Orlando Furioso, Canto I


- Come tutti i poemi epici l’Orlando Furioso inizia con un proemio. Nella prima e
seconda ottava troviamo la protasi, ovvero la presentazione dell’argomento, e
l’invocazione ad Alessandra Benucci, la donna amata, nella terza e quarta la dedica
al cardinale Ippolito d’Este, fratello del duca Alfonso e signore di Ariosto;
- Ruggero il cavaliere di cui si parla nella quarta ottava è un eroe saraceno che si
converte al cristianesimo e sposa Bradamante, dal loro matrimonio avrà origine la
casata degli Estensi;
- Il poeta spera che la sua donna, che ha quasi fatto impazzire anche lui, gli conceda
di portare a termine l’opera. La dedica è ad Alfonso d’Este, cardinale, fratello del
duca di Ferrara Alfonso I d’Este e signore di Ariosto; il poeta spera che egli sappia
apprezzare l’opera. In essa si lodano le imprese di Ruggero, capostipite degli
Estensi;
- L’azione ha inizio sul campo di battaglia “sotto i gran monti Pirenei”, da una parte
l’esercito cristiano di Carlo Magno, dall’altra gli infedeli, guidati da Marsilio, re di
Spagna, e Agramante, re di Africa. Ma Orlando e Rinaldo, i più valorosi cavalieri
dell’esercito cristiano, non pensano alla battaglia, ma ad Angelica, la bella
principessa, che Orlando ha condotto dal lontano Oriente e di cui entrambi sono
innamorati. Il re Carlo per convincere i due a combattere ha affidato la principessa
al vecchio duca Namo di Baviera, promettendola a chi dei due avesse ucciso in
battaglia più nemici;
- Quel giorno però l’esercito cristiano viene sconfitto, il duca Namo viene preso
prigioniero e Angelica rimasta sola nella tenda, balza in sella a un cavallo e fugge;
- Entra in un bosco e incontra un cavaliere, vestito di tutto punto, con corazza, elmo,
lancia e scudo che corre a più non posso. Angelica lo riconosce subito e più veloce
di una pastorella di fronte a un serpente velenoso, si ferma e volta indietro il
cavallo. È Rinaldo, signore di Montalbano, a cui poco prima era fuggito il cavallo
Baiardo; anche lui ha immediatamente riconosciuto Angelica, la bella donna che lo
tiene prigioniero nella rete di Amore;
- Angelica fugge “a tutta briglia” per la selva, senza più guidare il cavallo, lascia che
sia l’animale a farsi strada.
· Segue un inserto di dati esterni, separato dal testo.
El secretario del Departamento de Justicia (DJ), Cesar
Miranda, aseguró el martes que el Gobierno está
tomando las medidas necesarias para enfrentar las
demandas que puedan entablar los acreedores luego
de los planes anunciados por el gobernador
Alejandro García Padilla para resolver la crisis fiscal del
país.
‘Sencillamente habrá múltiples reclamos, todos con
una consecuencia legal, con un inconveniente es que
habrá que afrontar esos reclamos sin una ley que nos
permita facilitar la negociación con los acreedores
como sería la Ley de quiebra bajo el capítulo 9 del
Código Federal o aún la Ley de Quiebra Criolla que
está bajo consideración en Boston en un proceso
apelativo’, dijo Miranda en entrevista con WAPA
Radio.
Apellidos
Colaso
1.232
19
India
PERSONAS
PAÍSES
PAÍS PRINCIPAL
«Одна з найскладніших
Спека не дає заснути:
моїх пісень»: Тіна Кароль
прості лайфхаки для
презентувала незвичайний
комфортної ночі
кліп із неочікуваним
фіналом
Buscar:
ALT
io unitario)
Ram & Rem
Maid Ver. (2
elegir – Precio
Dopo lungo girare giunge a un fiume, dove vede un
cavaliere tutto sporco e sudato. È Ferraù, un nobile cavaliere saraceno anche lui
innamorato di Angelica; per lei ha sfidato Argalia, fratello di Angelica, e lo ha ucciso
prendendogli l’elmo; ora sta cercando nel fiume proprio l’elmo che gli è caduto
mentre beveva. Angelica arriva gridando forte e Ferraù la riconosce subito anche
se è pallida e turbata per la paura. Sguainata la spada, come se avesse in testa
l’elmo, che invece ha perso nel fiume, il prode cavaliere corre minaccioso verso
Rinaldo. Iniziano a combattere dandosi colpi fortissimi che neppure un’incudine
reggerebbe;
- Intanto Angelica fugge (ottave 14-17).
- Dopo aver combattuto per un bel po’ Rinaldo si rende conto che qualcosa non va,
mentre loro combattono “la bella donna … se ne va via”, meglio prima prenderla e
poi decidere con la spada di chi debba essere. Ferraù accetta la proposta e i due,
montati insieme sullo stesso cavallo, si mettono alla ricerca della bella Angelica.
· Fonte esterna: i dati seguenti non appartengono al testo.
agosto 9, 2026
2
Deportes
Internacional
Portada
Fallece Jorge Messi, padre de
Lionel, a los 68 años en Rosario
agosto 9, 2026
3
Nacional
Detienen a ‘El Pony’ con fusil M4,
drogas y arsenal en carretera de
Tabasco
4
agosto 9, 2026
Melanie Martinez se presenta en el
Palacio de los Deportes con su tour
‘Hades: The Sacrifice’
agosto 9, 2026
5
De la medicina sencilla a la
Sono rivali, hanno fedi diverse, sono tutti dolenti l’uno per i colpi dell’altro e se ne
vanno tranquilli insieme per la selva oscura;
- Arrivano a un bivio e non sapendo quale strada abbia preso Angelica, si separano e
ciascuno prende una via. Dopo lungo girare per il bosco, Ferraù si ritrova al punto
di partenza sul fiume e riprende a cercare l’elmo perduto.
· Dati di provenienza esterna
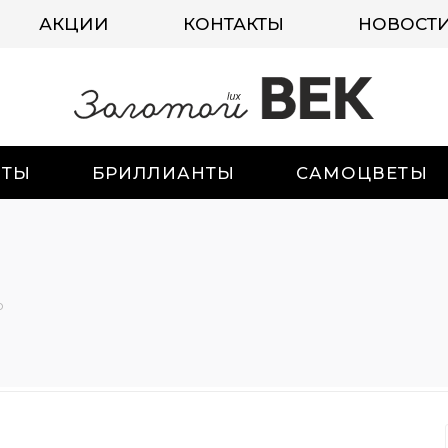
АКЦИИ
КОНТАКТЫ
НОВОСТ
ИТЫ
БРИЛЛИАНТЫ
САМОЦВЕТЫ
о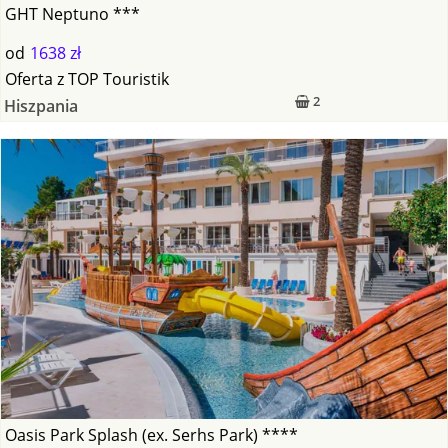
GHT Neptuno ***
od
1638 zł
Oferta
z
TOP Touristik
2
Hiszpania
Oasis Park Splash (ex. Serhs Park) ****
Orlando Furioso, Canto XXXV


- Astolfo, osservando il lavoro delle parche, vede un batuffolo che luccica più dell’oro
e spicca per bellezza tra tutti gli altri presenti. L’evangelista Giovanni gli dice che
appartiene ad un uomo che non avrà eguali in terra per valore, il cardinale Ippolito
d’Este;
- Usciti all’aperto, il cavaliere e l’evangelista vedono nuovamente il vecchio, il Tempo,
intento a scaricare le piastrine nel fiume Lete, il fiume dell’oblio, della dimenticanza,
che scorre vicino al palazzo. Molte piastrine vanno subito a fondo in quelle acque
torbide, poche vengono momentaneamente prese nel becco da degli uccellacci (le
persone che vivono alle spalle di altri) per poi finire inevitabilmente ancora nel
fiume; pochissime vengono invece salvate da due bianchi cigni (gli scrittori) che le
portano a riva, dove una ninfa le preleva per poi affiggerle ad una colonna del
tempio dell’Immortalità;
- L’evangelista Giovanni sottolinea quindi quanto sia importante sostenere i poeti e
gli scrittori ed averli in amicizia, se si vuole che il proprio nome rimanga in modo
positivo nella storia;
Torquato Tasso
- 1544 nasce a Sorrento e studia presso i gesuiti di Napoli fino al 1554;
- Nel 1565 viene chiamato alla corte di Ferrara, dapprima come cortigiano di Luigi
d’Este, e, dal 1572 del duca Alfonso d’Este. Qui gli vengono affidati compiti di
rappresentanza e, soprattutto, culturali;
- È un periodo di grande attività letteraria: nel 1573 Tasso compone l’“Aminta”,
mentre nel 1575 termina la composizione della “Gerusalemme liberata”;
- Tuttavia, è ossessionato dall’idea di aver scritto un poema non allineato ai nuovi
dettami religiosi della Controriforma e teme di essere colpevole di eresia, al punto
da sottoporre l’opera al giudizio di revisori, che ne criticano i contenuti,
- Il suo malessere cresce: si allontana da Ferrara per farvi ritorno nel 1579, quando
aggredisce il duca durante il suo matrimonio. Di fronte a questo nuovo eccesso, il
duca fa rinchiudere Tasso in un ospedale per pazzi, in cui rimane fino al 1586
quando viene mandato a Mantova dai Gonzaga;
- In questo periodo viene anche pubblicata, a sua insaputa, la Liberata, cosa che gli
provoca grande disagio perché la considerava ancora in fase di revisione;
- Abbandona Mantova nel 1587 per trascorrere gli ultimi anni della sua vita a Napoli e
poi a Roma: qui compie un profondo lavoro di revisione del suo poema che
pubblica in versione definitiva nel 1593 con il titolo di “Gerusalemme conquistata”.
Muore a Roma nel 1595.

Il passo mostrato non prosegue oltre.